Mottram left AOL for Yahoo in the fall of 2007; at the time Yahoo was the second-ranked Internet source for sports, behind www.espn.com. Today, with Mottram on board, Yahoo is the No. 1 destination for sports on the web, outranking ESPN the last 30 months.
“Coming to Yahoo, I felt like I could recreate, make it better and work on a much larger scale. I had a good thing at AOL, but I think
I had a potentially great thing at Yahoo. The blogs didn’t build the entire audience, but blogs put them over the top,” Mottram said.
“More than anyone, Jamie understands what works on the Internet,” said Dan Steinberg, a popular blogger at The Washington Post.
“If you want a model of how to create something successful on the Internet, just do what Jamie is doing.”
Yahoo agrees. Last year, Mottram was promoted to managing editor of blogs, placing him in the driver’s seat of a growing media colossus. Yahoo is expanding original content to include news, politics, entertainment and finance, with Mottram and former LA Times editor Dave Morgan overseeing the expansion.
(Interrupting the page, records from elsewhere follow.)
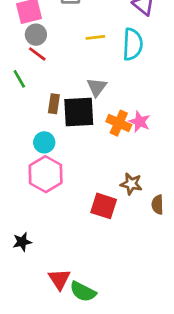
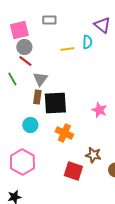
cyan semicircle: (133, 44) -> (87, 42), moved, size x0.6
gray triangle: (97, 87) -> (40, 79), moved
orange cross: (119, 123) -> (64, 133), moved
pink hexagon: (46, 174) -> (22, 162), moved

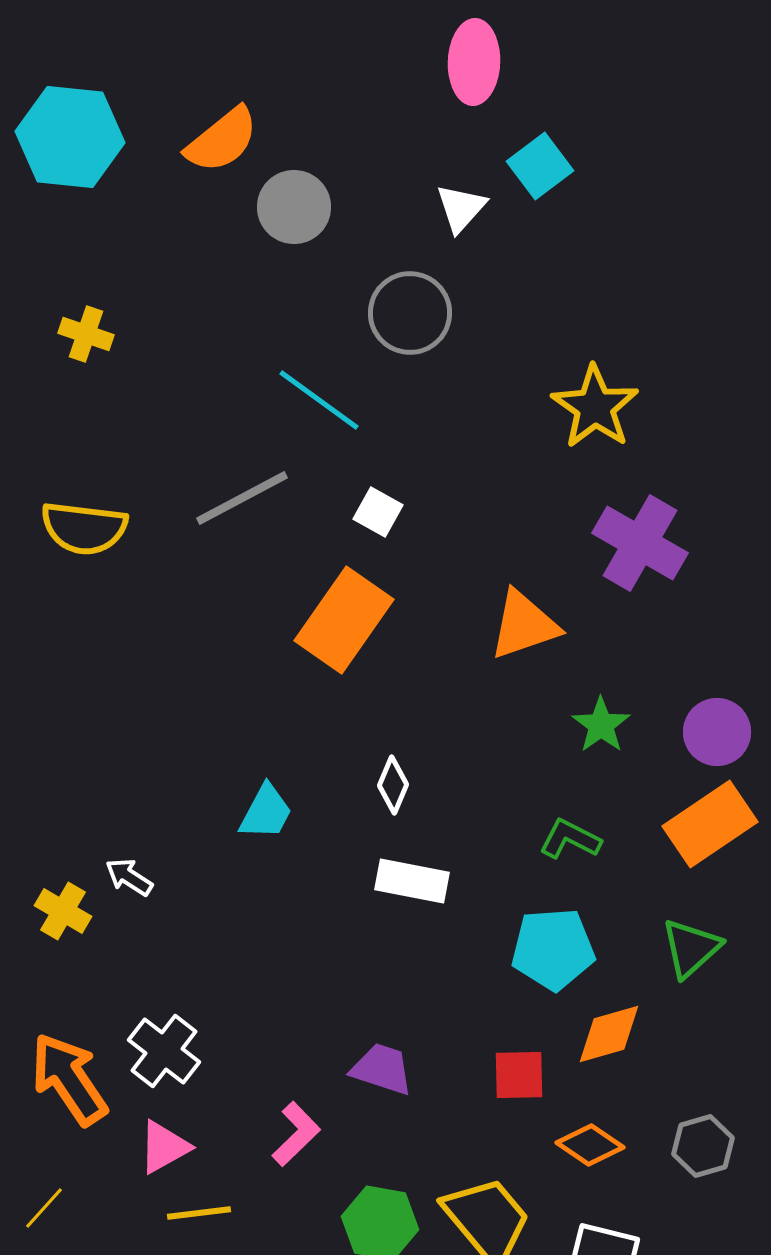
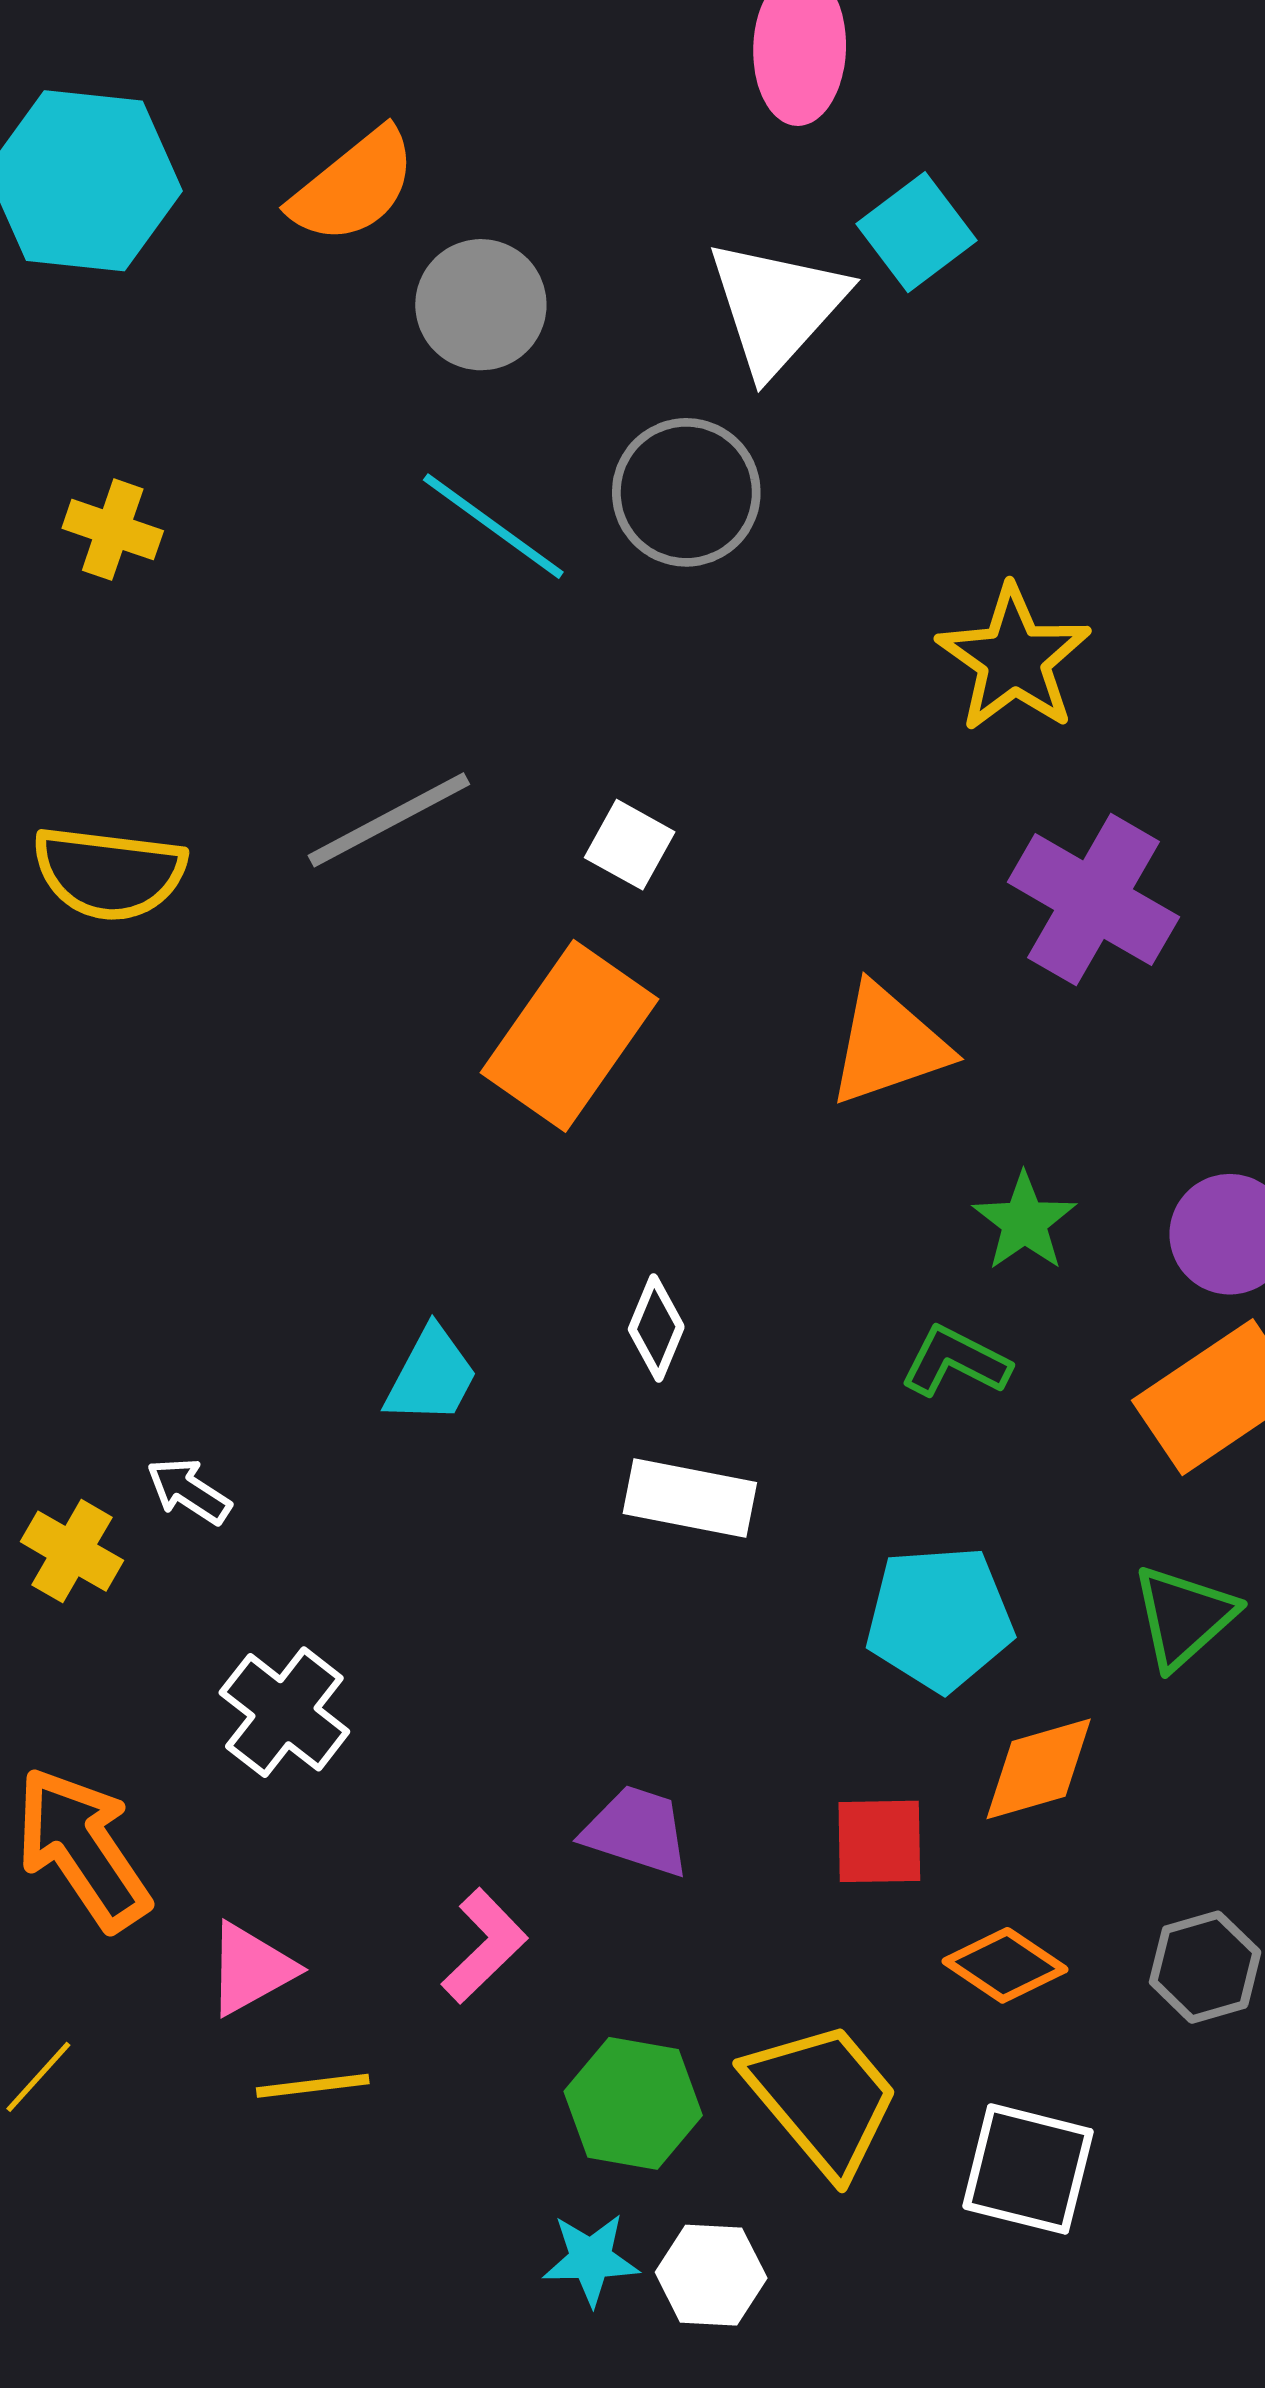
white triangle: (461, 208) -> (777, 306), size x1.6
cyan line: (319, 400) -> (493, 526), moved
green L-shape: (570, 839) -> (955, 1362), moved
white cross: (164, 1051) -> (284, 1712), moved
Morgan, the executive editor for North America, hired Mottram at Yahoo. Morgan calls Mottram, “a huge asset. In addition to what he’s already done at sports, he’s still got quite a lot on his plate. The main thing is he is a very valuable partner in what we’re building.”
Mottram’s quantifiable impact on Yahoo is staggering. Yahoo.com is the fourth ranked web site in the world according to Alexa rankings. In the first quarter of 2010, Yahoo made more than $1.5 billion. Yahoo is now the No. 1 news site in the country and display advertising has increased more than 20 percent.
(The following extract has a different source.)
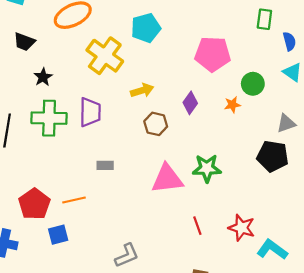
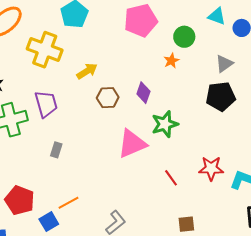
purple diamond: (190, 103) -> (143, 93), moved
gray rectangle: (105, 165) -> (56, 150), moved, turned -56
orange line: (74, 200) -> (68, 203), moved

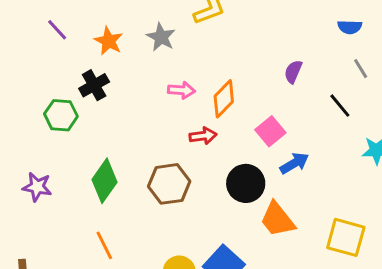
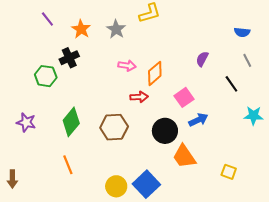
yellow square: (346, 237) -> (229, 172), size x0.6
For now, Mottram has no plans to open an office in Wilmington or hire a local workforce. In time, he could see that happening, but for now his staff works all over the country.
Embracing his new home, Mottram has taken up surfing and can be found early mornings in the surf at Wrightsville Beach. Sporting a two-inch scar on his left bicep, Mottram proudly tells the story of riding a wave in a changing tide. His board spiked nose-first into the sand, and the back end of the board shot back, directly into his arm, opening up the gash. “I could never do that back in D.C.” Mottram said with a smirk.
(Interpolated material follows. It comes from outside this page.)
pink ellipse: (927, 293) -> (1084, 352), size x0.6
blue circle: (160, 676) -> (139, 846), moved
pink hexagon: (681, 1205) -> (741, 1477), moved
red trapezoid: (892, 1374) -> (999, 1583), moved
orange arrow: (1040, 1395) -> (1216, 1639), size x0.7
He sees his future in Wilmington, despite one complaint. Frequently Mottram needs to travel to New York or Los Angeles, and the lack of flight options leave him wanting.
Though flights to the West Coast may be lacking, Mottram is happy with his decision to move to Wilmington. He and his wife have tripled their square footage for the same cost as their one-bedroom condo in Arlington, Va.
“We think it’s a great place,” Mottram said. “We don’t know much about the schools since our kids are so young, but, in general, Wilmington is a great place for kids.”
Like that, with the eyes of millions around the world engaged in a digital world of his creation, Mottram focuses his eyes back on the computer screen. Other patrons glance by, not noticing perhaps the most influential man in Wilmington. Nobody does. Yet.